Plaintiff's Prevacid prescriptions from Dr. Park allegedly lasted two weeks. Plaintiff claims CCS staff prescribed him Prevacid without refills, forcing him continually to submit sick call slips, wait for the slips to be processed, wait for appointments to request new prescriptions, and then wait for new prescriptions to be filled. Plaintiff alleges this arrangement caused his Prevacid prescription refills to be delayed seven times, causing him not to eat any food for periods of one to five days.
Plaintiff claims he was seen by a rheumatologist at Westchester Medical Center ("WMC") on December 4, 2017, who recommended plaintiff continue taking Prevacid. Two months later, on the morning of February 4, 2018, a nurse allegedly told plaintiff his Prevacid prescription again had expired. Medical records attached to the amended complaint indicate plaintiff's Prevacid prescription was renewed and administered at 5:00 p.m. that day.

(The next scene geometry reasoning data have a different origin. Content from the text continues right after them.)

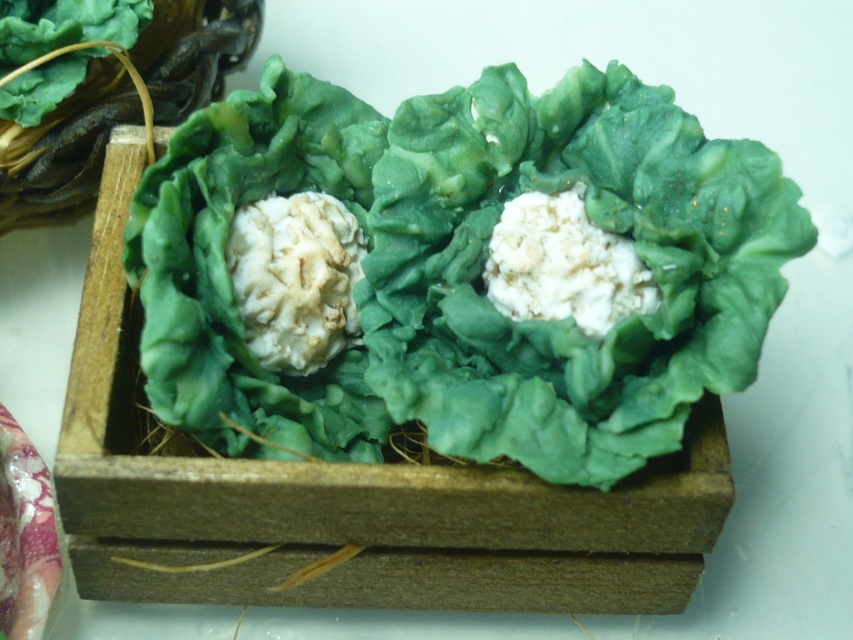 You are arranging items in a wooden crate and need to place the green matte lettuce at center and white crumbly food at center. According to the image, which one is on the left side?

The white crumbly food at center is on the left side because the green matte lettuce at center is positioned on the right side of it.

You are a grocery store employee who needs to arrange these items in a display. Since the green matte lettuce at center and the white crumbly food at center are both at the center of the crate, which one should you place first to ensure the smaller item is visible?

Since the green matte lettuce at center is bigger than the white crumbly food at center, you should place the white crumbly food at center first so that the smaller item remains visible on top.

You are examining the wooden crate and want to know which of the two points, point (474,161) or point (310,230), is closer to you. Can you determine this?

Point (474,161) is further to the camera than point (310,230), so the closer point to you is point (310,230). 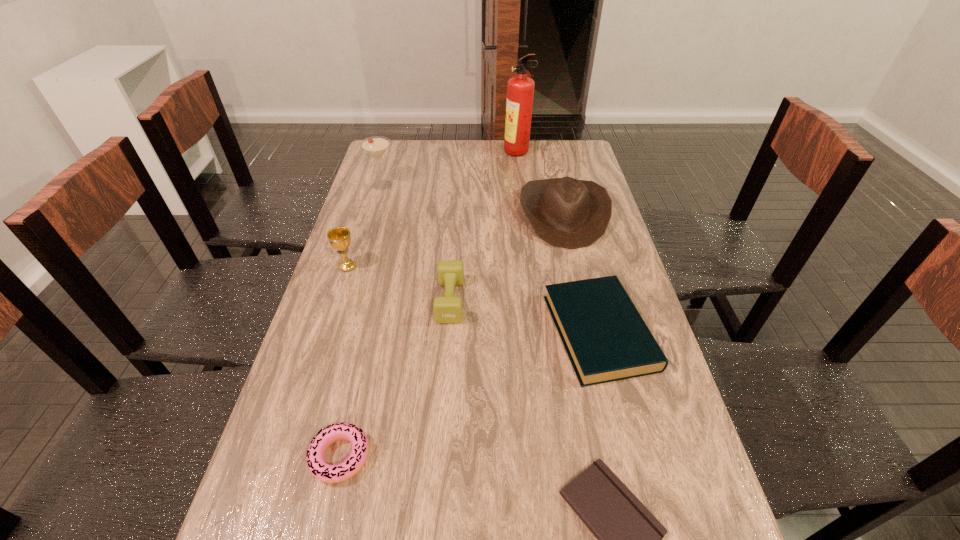 Image resolution: width=960 pixels, height=540 pixels. I want to click on chalice located at the left edge, so click(339, 237).

Find the location of a particular element. Image resolution: width=960 pixels, height=540 pixels. doughnut that is positioned at the left edge is located at coordinates (352, 465).

Locate an element on the screen. cowboy hat that is at the right edge is located at coordinates (566, 212).

You are a GUI agent. You are given a task and a screenshot of the screen. Output one action in this format:
    pyautogui.click(x=<x>, y=<y>)
    Task: Click on the book located at the right edge
    Image resolution: width=960 pixels, height=540 pixels.
    Given the screenshot: What is the action you would take?
    pyautogui.click(x=606, y=339)

This screenshot has height=540, width=960. I want to click on vacant region at the far edge of the desktop, so click(x=436, y=151).

The height and width of the screenshot is (540, 960). I want to click on vacant space at the left edge of the desktop, so coord(391,254).

This screenshot has width=960, height=540. What are the coordinates of `free point at the right edge` in the screenshot? It's located at (580, 279).

In the image, there is a desktop. Where is `vacant space at the far left corner`? The width and height of the screenshot is (960, 540). vacant space at the far left corner is located at coordinates pyautogui.click(x=397, y=150).

At what (x,y) coordinates should I click in order to perform the action: click on vacant area that lies between the fourth farthest object and the martini. Please return your answer as a coordinate pair (x, y). Image resolution: width=960 pixels, height=540 pixels. Looking at the image, I should click on (365, 226).

Locate an element on the screen. free point between the cowboy hat and the fifth nearest object is located at coordinates (456, 241). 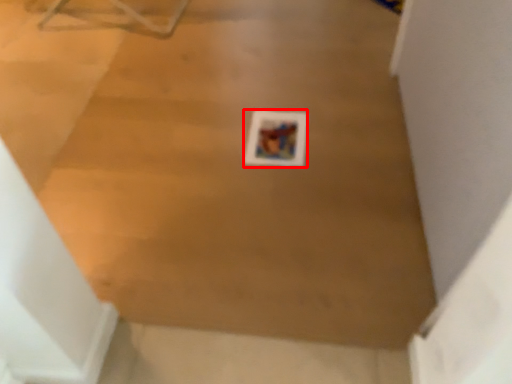 Question: From the image's perspective, where is print (annotated by the red box) located relative to plywood?

Choices:
 (A) above
 (B) below

Answer: (B) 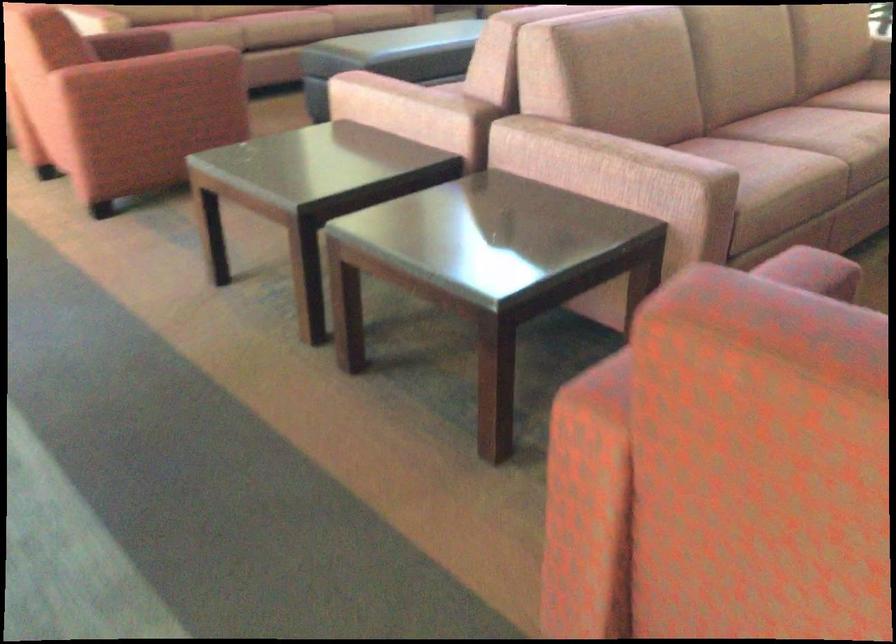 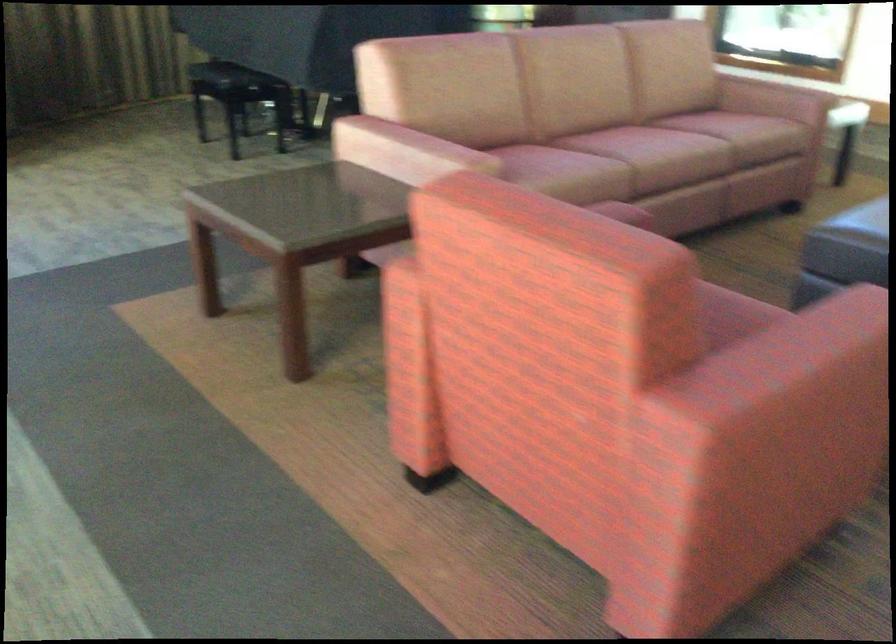 The images are taken continuously from a first-person perspective. In which direction are you moving?

The movement direction of the cameraman is left, forward. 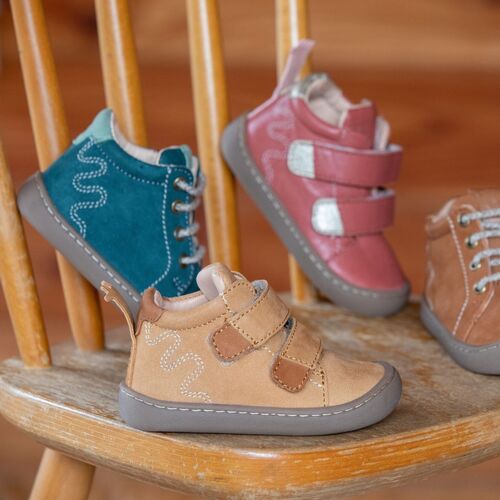 This screenshot has height=500, width=500. Find the location of `chair back dowels`. chair back dowels is located at coordinates (x=294, y=25), (x=205, y=37), (x=120, y=59), (x=41, y=65), (x=10, y=244).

On March 5, 2018, plaintiff was seen by a non-party physician at WMC who noted, "PLEASE CONTINUE PREVACID . . . OTHERWISE PATIENT UNABLE TO EAT." (Continued Compl. at 12).
In late November 2017, Nurse Practitioner Arancherill allegedly examined plaintiff and, at plaintiff's request, prescribed Lasix for what plaintiff believed was weight gain caused by water retention symptomatic of congestive heart failure. Plaintiff claims he initially received only one Lasix dose but then asked for more and received a three-day prescription. However, on November 28, 2017, plaintiff claims he received only half his prescribed Lasix dosage after complaining of fluid in his lungs, sudden weight gain, difficulty breathing, and feeling "tired every 2 steps." (Pl. Opp. Br. at 2).

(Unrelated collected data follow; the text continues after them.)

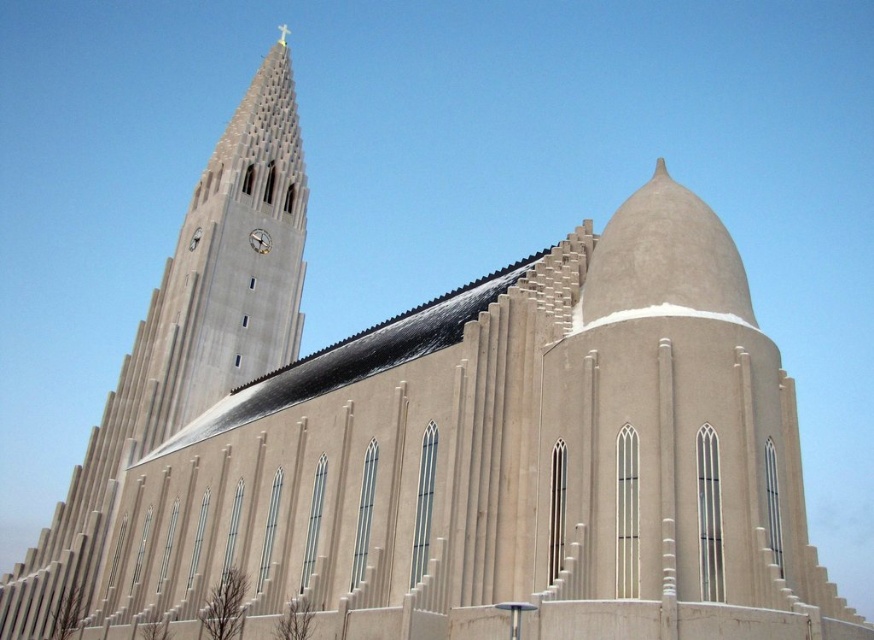 The width and height of the screenshot is (874, 640). What do you see at coordinates (186, 337) in the screenshot?
I see `smooth concrete tower at upper left` at bounding box center [186, 337].

Does smooth concrete tower at upper left have a larger size compared to metallic clock face at upper center?

Indeed, smooth concrete tower at upper left has a larger size compared to metallic clock face at upper center.

Which is in front, point (77, 490) or point (253, 228)?

Positioned in front is point (77, 490).

This screenshot has height=640, width=874. What are the coordinates of `smooth concrete tower at upper left` in the screenshot? It's located at (186, 337). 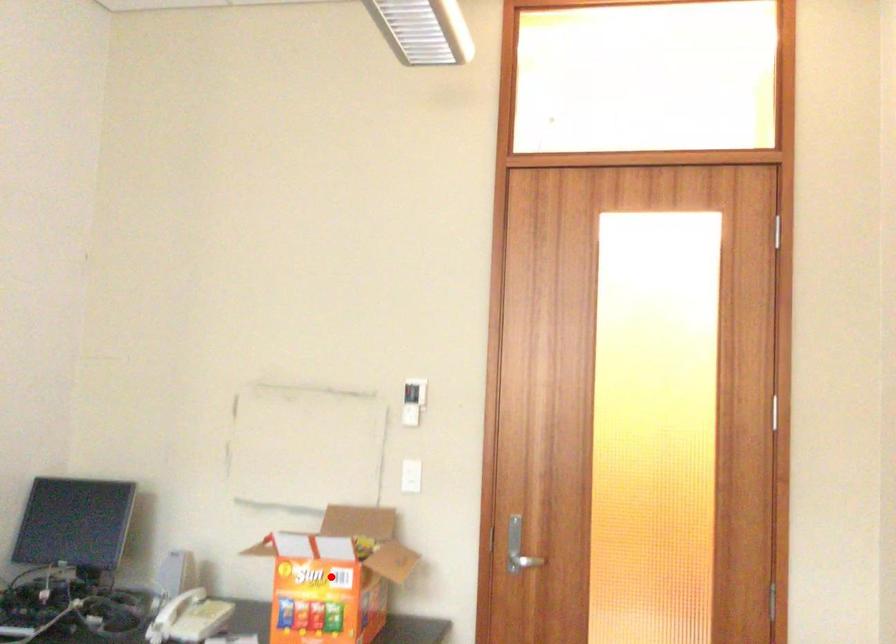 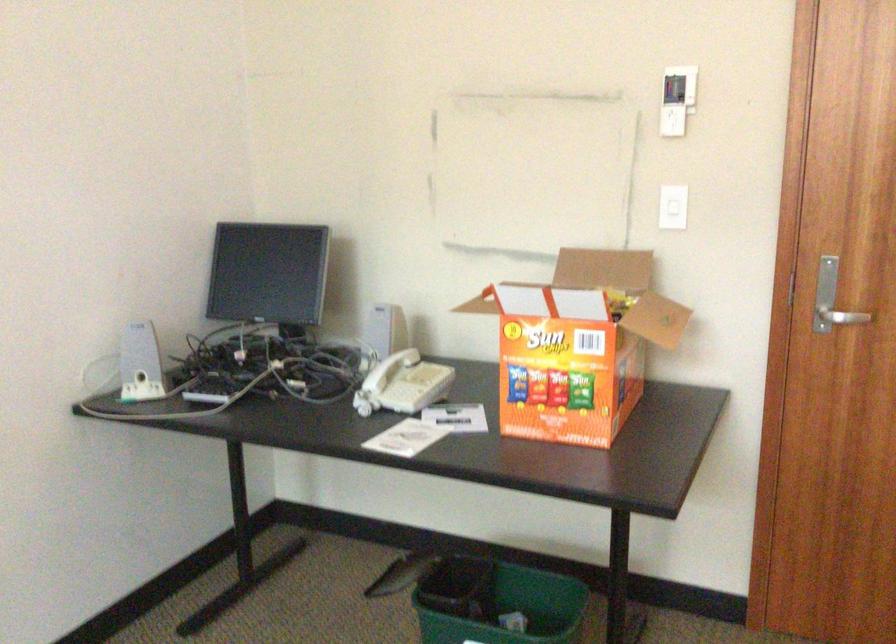 Where in the second image is the point corresponding to the highlighted location from the first image?

(578, 345)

"[I]n late November or early December, 2017," plaintiff allegedly had difficulty breathing and noticed weight gain from "146 lbs. to 162 lbs. in less than a week." (Compl. at 7). On November 28, 2017, plaintiff saw a nurse practitioner who noted plaintiff had gained nine pounds in five days; prescribed "LASIX 20MG STAT[,] THEN AS ORDERED"; told plaintiff to "[FOLLOW UP] WITH MEDICAL ASAP" if his symptoms worsened; and promised to have plaintiff's provider follow up within two days. (
According to medical records attached to the complaint, plaintiff was not seen again until seven days later, when he told medical staff he felt "no dizziness" and "no [shortness of breath]." (Compl. at 49). On December 15, 2017, when plaintiff complained he felt "a little short of breath" while walking, a nurse noted plaintiff was in "[n]o distress," told plaintiff "to rest and notify med[ical staff] if any further symptoms," and notified a nurse practitioner. (
Approximately one month later, on January 22, 2018, non-party Dr. Kahn saw plaintiff at WMC and noted he was "[l]ast seen in 11/2017 when he was stable from CHF standpoint," and had been taking "intermittent [L]asix at his correctional facility which helps when he noticed he has gained weight [sic]." (Compl. at 15). Dr. Kahn recommended plaintiff take forty milligrams of Lasix daily, among other things. In what plaintiff describes as an "obvious oversight," plaintiff alleges CCS did not implement this recommendation until plaintiff reviewed his medical records and followed up with CCS medical staff eleven days later. (
Plaintiff alleges "from the day [he] entered" the Jail on August 25, 2017, he reported to CCS staff he was passing blood in his urine, "sometimes" observing "a blood clot [as] big as an egg" and urinating a half-pint of blood twice a week. (Compl. at 7).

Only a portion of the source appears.